● REQUIREMENT: If a line in the records contains the word "Thrones", count it; state the resulting number and nothing more.

● SUPPLIED INFORMATION:
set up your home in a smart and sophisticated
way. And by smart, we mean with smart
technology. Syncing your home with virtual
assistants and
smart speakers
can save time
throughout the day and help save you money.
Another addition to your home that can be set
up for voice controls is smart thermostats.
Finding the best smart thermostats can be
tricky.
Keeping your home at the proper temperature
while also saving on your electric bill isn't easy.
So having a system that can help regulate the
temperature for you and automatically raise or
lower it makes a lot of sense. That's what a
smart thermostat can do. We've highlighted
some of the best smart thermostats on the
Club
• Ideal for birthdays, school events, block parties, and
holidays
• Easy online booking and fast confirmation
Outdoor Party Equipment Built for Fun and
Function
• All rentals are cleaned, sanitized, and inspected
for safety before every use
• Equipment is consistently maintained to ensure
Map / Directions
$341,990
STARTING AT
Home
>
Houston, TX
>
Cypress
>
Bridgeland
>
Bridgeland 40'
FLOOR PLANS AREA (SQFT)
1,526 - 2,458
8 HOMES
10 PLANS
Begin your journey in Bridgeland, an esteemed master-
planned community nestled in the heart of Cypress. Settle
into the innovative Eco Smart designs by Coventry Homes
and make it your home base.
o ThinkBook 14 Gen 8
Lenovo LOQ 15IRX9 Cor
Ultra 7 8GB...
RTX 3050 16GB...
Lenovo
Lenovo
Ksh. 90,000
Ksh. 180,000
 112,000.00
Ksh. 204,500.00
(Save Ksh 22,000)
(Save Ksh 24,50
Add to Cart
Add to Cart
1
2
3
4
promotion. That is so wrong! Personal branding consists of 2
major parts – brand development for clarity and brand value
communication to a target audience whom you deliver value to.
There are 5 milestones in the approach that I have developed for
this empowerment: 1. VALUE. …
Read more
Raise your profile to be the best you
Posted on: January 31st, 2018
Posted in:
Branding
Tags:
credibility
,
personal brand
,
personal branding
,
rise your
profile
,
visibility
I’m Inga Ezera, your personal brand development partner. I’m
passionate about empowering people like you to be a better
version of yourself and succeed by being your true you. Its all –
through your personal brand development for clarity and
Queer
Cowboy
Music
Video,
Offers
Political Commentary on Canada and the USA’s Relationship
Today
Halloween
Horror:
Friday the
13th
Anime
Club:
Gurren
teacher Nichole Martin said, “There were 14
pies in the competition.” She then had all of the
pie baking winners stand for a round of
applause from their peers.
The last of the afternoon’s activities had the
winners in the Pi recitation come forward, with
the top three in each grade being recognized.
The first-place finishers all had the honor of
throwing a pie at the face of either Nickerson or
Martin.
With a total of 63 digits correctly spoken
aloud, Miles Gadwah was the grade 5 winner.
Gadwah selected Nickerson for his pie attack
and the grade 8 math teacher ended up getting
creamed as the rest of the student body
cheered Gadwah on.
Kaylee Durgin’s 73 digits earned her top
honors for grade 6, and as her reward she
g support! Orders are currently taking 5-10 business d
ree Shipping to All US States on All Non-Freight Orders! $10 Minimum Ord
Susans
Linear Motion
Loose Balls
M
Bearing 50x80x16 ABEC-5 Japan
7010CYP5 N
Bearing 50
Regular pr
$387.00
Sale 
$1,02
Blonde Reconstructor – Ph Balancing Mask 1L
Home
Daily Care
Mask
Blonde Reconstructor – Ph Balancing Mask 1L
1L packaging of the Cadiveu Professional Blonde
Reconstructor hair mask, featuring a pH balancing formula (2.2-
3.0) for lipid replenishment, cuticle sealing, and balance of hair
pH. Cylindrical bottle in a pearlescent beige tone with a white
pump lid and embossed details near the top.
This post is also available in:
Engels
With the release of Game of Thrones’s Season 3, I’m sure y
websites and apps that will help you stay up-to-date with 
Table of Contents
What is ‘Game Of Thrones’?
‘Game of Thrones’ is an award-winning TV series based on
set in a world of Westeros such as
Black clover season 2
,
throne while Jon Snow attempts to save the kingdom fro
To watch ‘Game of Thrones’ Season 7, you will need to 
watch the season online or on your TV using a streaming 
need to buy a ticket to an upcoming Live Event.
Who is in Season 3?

● EXERCISE OUTPUT: 4